» **WORK REQUIRED**
Once every line below has been checked for "programma", give only the number of lines that have it.

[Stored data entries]
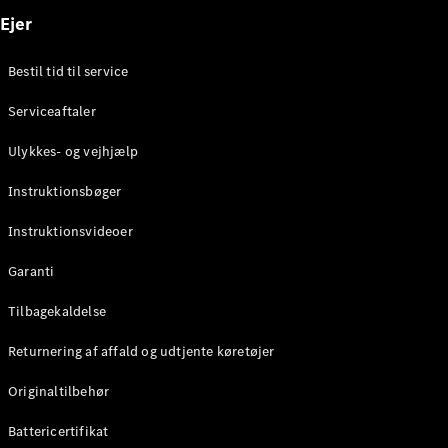
Ejer
Bestil tid til service
Serviceaftaler
Ulykkes- og vejhjælp
Instruktionsbøger
Instruktionsvideoer
Garanti
Tilbagekaldelse
Returnering af affald og udtjente køretøjer
Originaltilbehør
Battericertifikat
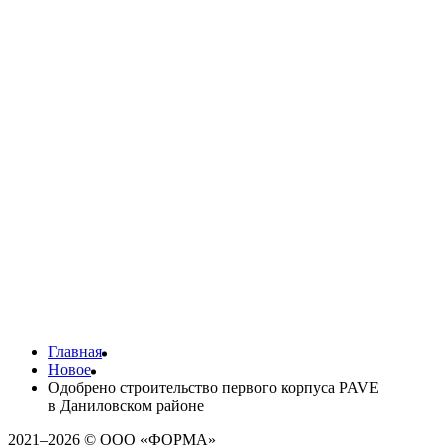
Архитектура Pave сочетает разновысотные корпуса и общий
стилобат, в котором будут культурное пространство, фитнес-
центр, кафе и магазины. Подземный уровень займёт паркинг
на 515 машиномест с прямым доступом к лифтам, а также
кладовые для удобного хранения.
Во всех корпусах будут установлены энергоэффективные
лифты класса А. Лобби спроектированы как комфортные
общественные пространства с безбарьерной средой,
навигацией и зонами для гостей.
Pave — второй проект FORMA в Даниловском районе. В
конце 2024 года здесь был введён в эксплуатацию квартал
бизнес-класса F
ørst
на первой линии Симоновской
набережной.
Главная
Новое
Одобрено строительство первого корпуса PAVE
в Даниловском районе
2021–2026 © ООО «ФОРМА»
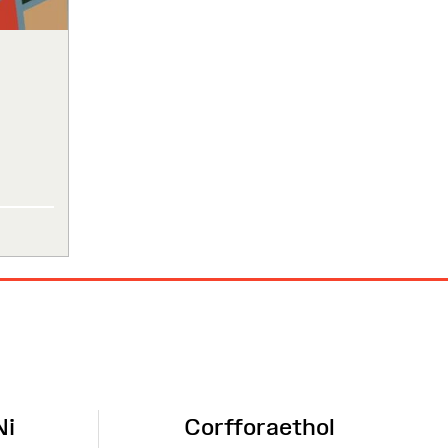
Ni
Corfforaethol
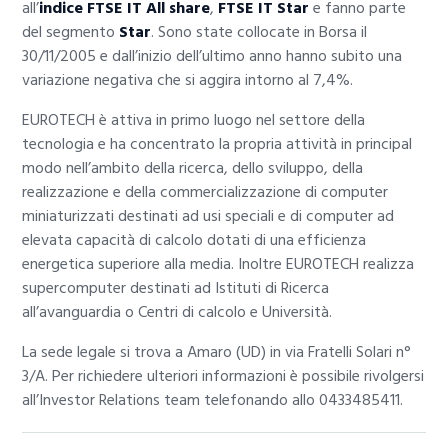
all’
indice FTSE IT All share
,
FTSE IT Star
e fanno parte
del segmento
Star
. Sono state collocate in Borsa il
30/11/2005 e dall’inizio dell’ultimo anno hanno subito una
variazione negativa che si aggira intorno al 7,4%.
EUROTECH è attiva in primo luogo nel settore della
tecnologia e ha concentrato la propria attività in principal
modo nell’ambito della ricerca, dello sviluppo, della
realizzazione e della commercializzazione di computer
miniaturizzati destinati ad usi speciali e di computer ad
elevata capacità di calcolo dotati di una efficienza
energetica superiore alla media. Inoltre EUROTECH realizza
supercomputer destinati ad Istituti di Ricerca
all’avanguardia o Centri di calcolo e Università.
La sede legale si trova a Amaro (UD) in via Fratelli Solari n°
3/A. Per richiedere ulteriori informazioni è possibile rivolgersi
all’Investor Relations team telefonando allo 0433485411.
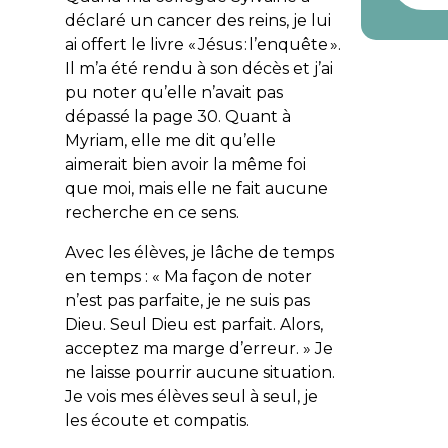
déclaré un cancer des reins, je lui
ai offert le livre « Jésus : l’enquête ».
Il m’a été rendu à son décès et j’ai
pu noter qu’elle n’avait pas
dépassé la page 30. Quant à
Myriam, elle me dit qu’elle
aimerait bien avoir la même foi
que moi, mais elle ne fait aucune
recherche en ce sens.
Avec les élèves, je lâche de temps
en temps : « Ma façon de noter
n’est pas parfaite, je ne suis pas
Dieu. Seul Dieu est parfait. Alors,
acceptez ma marge d’erreur. » Je
ne laisse pourrir aucune situation.
Je vois mes élèves seul à seul, je
les écoute et compatis.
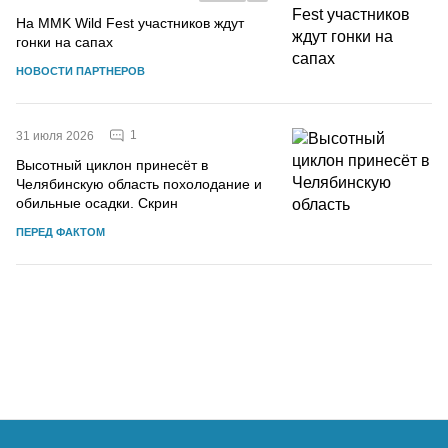
На MMK Wild Fest участников ждут
гонки на сапах
НОВОСТИ ПАРТНЕРОВ
1
31 июля 2026
Высотный циклон принесёт в
Челябинскую область похолодание и
обильные осадки. Скрин
ПЕРЕД ФАКТОМ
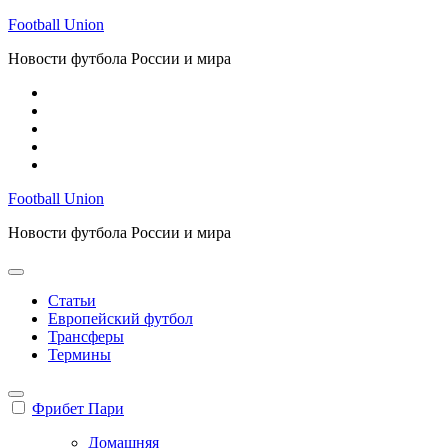
Перейти
Football Union
к
Новости футбола России и мира
содержимому
Football Union
Новости футбола России и мира
Статьи
Европейский футбол
Трансферы
Термины
Фрибет Пари
Домашняя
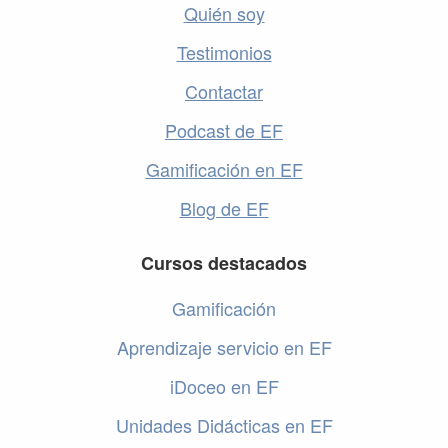
Quién soy
Testimonios
Contactar
Podcast de EF
Gamificación en EF
Blog de EF
Cursos destacados
Gamificación
Aprendizaje servicio en EF
iDoceo en EF
Unidades Didácticas en EF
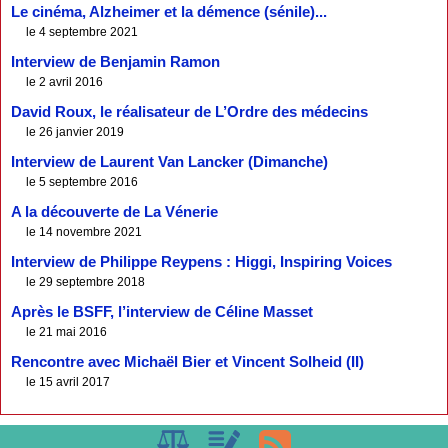
Le cinéma, Alzheimer et la démence (sénile)...
le 4 septembre 2021
Interview de Benjamin Ramon
le 2 avril 2016
David Roux, le réalisateur de L’Ordre des médecins
le 26 janvier 2019
Interview de Laurent Van Lancker (Dimanche)
le 5 septembre 2016
A la découverte de La Vénerie
le 14 novembre 2021
Interview de Philippe Reypens : Higgi, Inspiring Voices
le 29 septembre 2018
Après le BSFF, l’interview de Céline Masset
le 21 mai 2016
Rencontre avec Michaël Bier et Vincent Solheid (II)
le 15 avril 2017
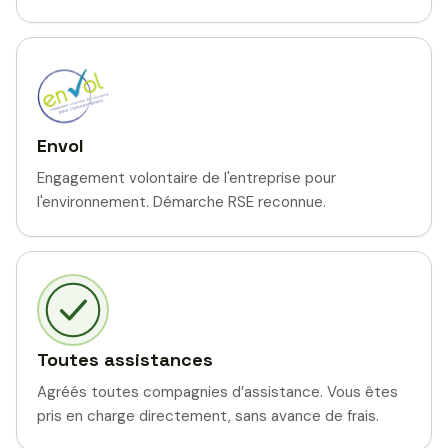
Envol
Engagement volontaire de l'entreprise pour
l'environnement. Démarche RSE reconnue.
Toutes assistances
Agréés toutes compagnies d’assistance. Vous êtes
pris en charge directement, sans avance de frais.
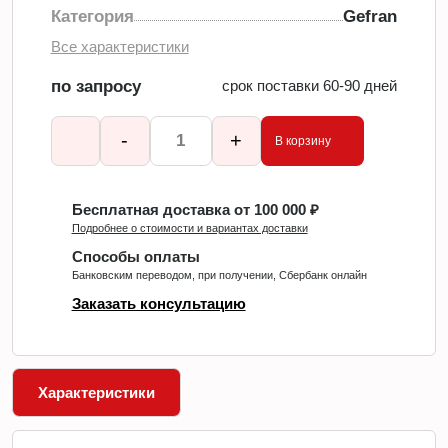
Категория
Gefran
Все характеристики
по запросу
срок поставки 60-90 дней
-
+
В корзину
Бесплатная доставка от 100 000 ₽
Подробнее о стоимости и вариантах доставки
Способы оплаты
Банковским переводом, при получении, Сбербанк онлайн
Заказать консультацию
Характеристики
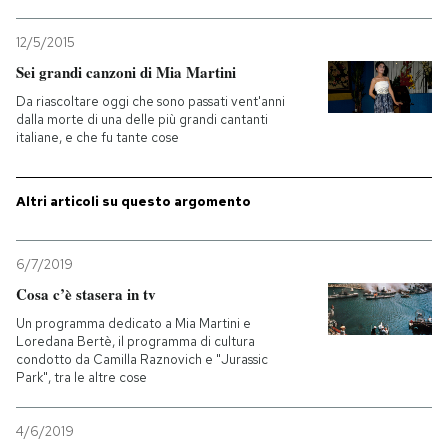
12/5/2015
Sei grandi canzoni di Mia Martini
Da riascoltare oggi che sono passati vent'anni
dalla morte di una delle più grandi cantanti
italiane, e che fu tante cose
Altri articoli su questo argomento
6/7/2019
Cosa c’è stasera in tv
Un programma dedicato a Mia Martini e
Loredana Bertè, il programma di cultura
condotto da Camilla Raznovich e "Jurassic
Park", tra le altre cose
4/6/2019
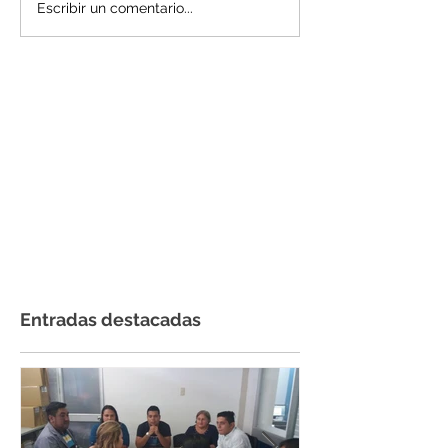
Escribir un comentario...
Entradas destacadas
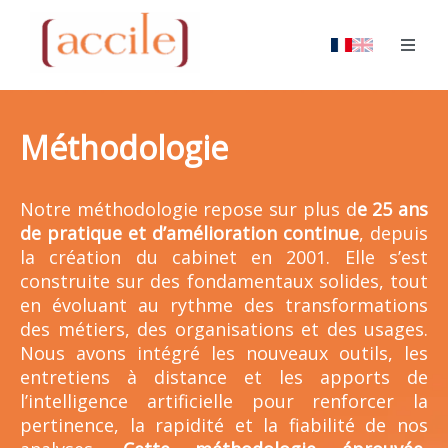
Méthodologie
Notre méthodologie repose sur plus d
e 25 ans
de pratique et d’amélioration continue
, depuis
la création du cabinet en 2001. Elle s’est
construite sur des fondamentaux solides, tout
en évoluant au rythme des transformations
des métiers, des organisations et des usages.
Nous avons intégré les nouveaux outils, les
entretiens à distance et les apports de
l’intelligence artificielle pour renforcer la
pertinence, la rapidité et la fiabilité de nos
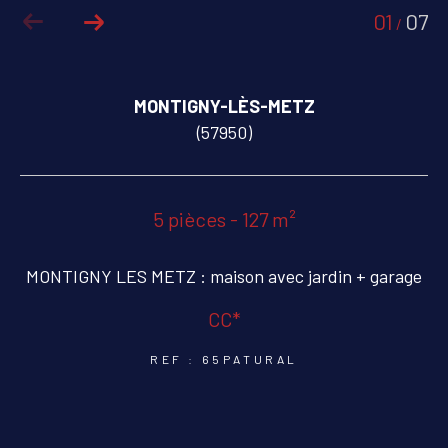
01
07
/
COUPS DE COEUR
EXCLUSIVITÉS
MONTIGNY-LÈS-METZ
NOUVEAUTÉS
(57950)
RECHERCHER
5 pièces - 127 m²
MONTIGNY LES METZ : maison avec jardin + garage
CC*
REF : 65PATURAL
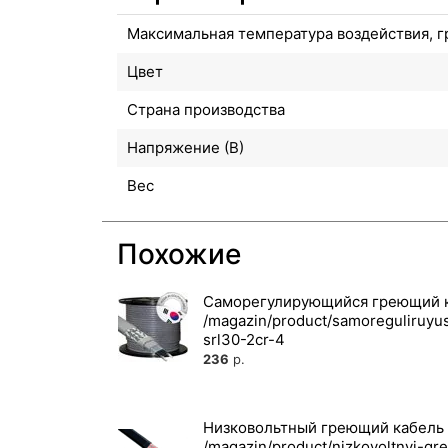
Максимальная температура воздействия, г
Цвет
Страна производства
Напряжение (В)
Вес
Похожие
Саморегулирующийся греющий 
236
р.
Низковольтный греющий кабель 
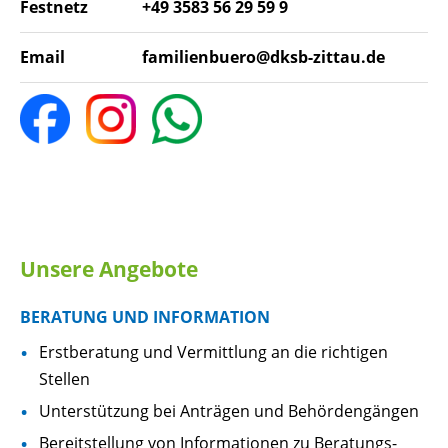
Festnetz
+49 3583 56 29 59 9
Email
familienbuero@dksb-zittau.de
Unsere Angebote
BERATUNG UND INFORMATION
Erstberatung und Vermittlung an die richtigen
Stellen
Unterstützung bei Anträgen und Behördengängen
Bereitstellung von Informationen zu Beratungs-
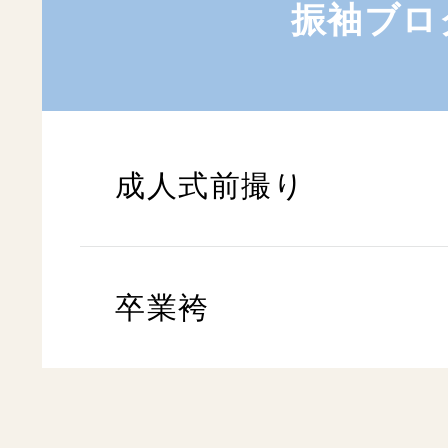
振袖ブロ
成人式前撮り
卒業袴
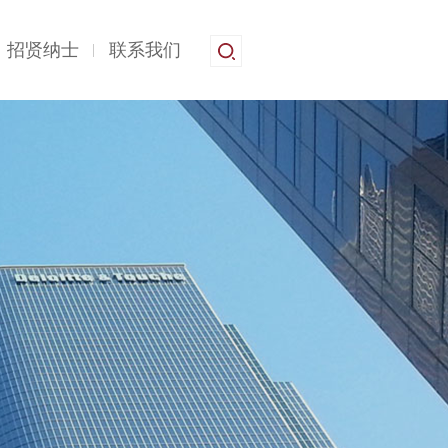
招贤纳士
联系我们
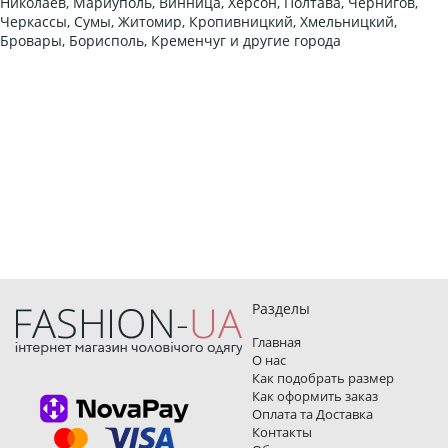
Николаев, Мариуполь, Винница, Херсон, Полтава, Чернигов,
Черкассы, Сумы, Житомир, Кропивницкий, Хмельницкий,
Бровары, Борисполь, Кременчуг и другие города
Разделы
Главная
О нас
Как подобрать размер
Как оформить заказ
Оплата та Доставка
Контакты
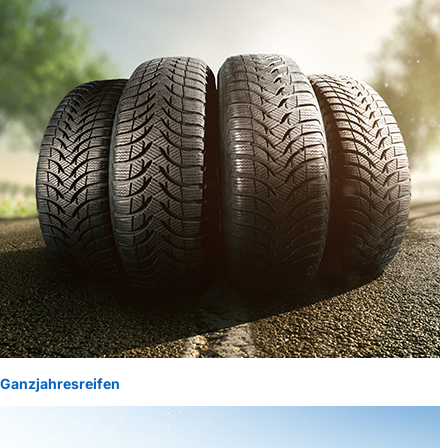
Ganzjahresreifen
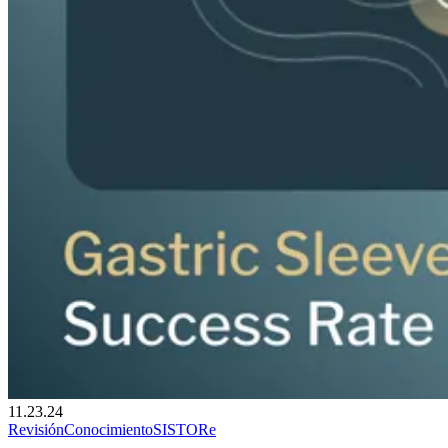
11.23.24
Revisión
Conocimiento
SIS
TORe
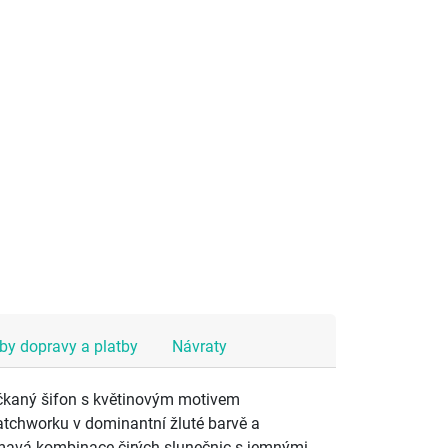
y dopravy a platby
Návraty
kaný šifon s květinovým motivem
chworku v dominantní žluté barvě a
jímavá kombinace čirých slunečnic s jemnými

» **RESULT OF THIS EXERCISE**
2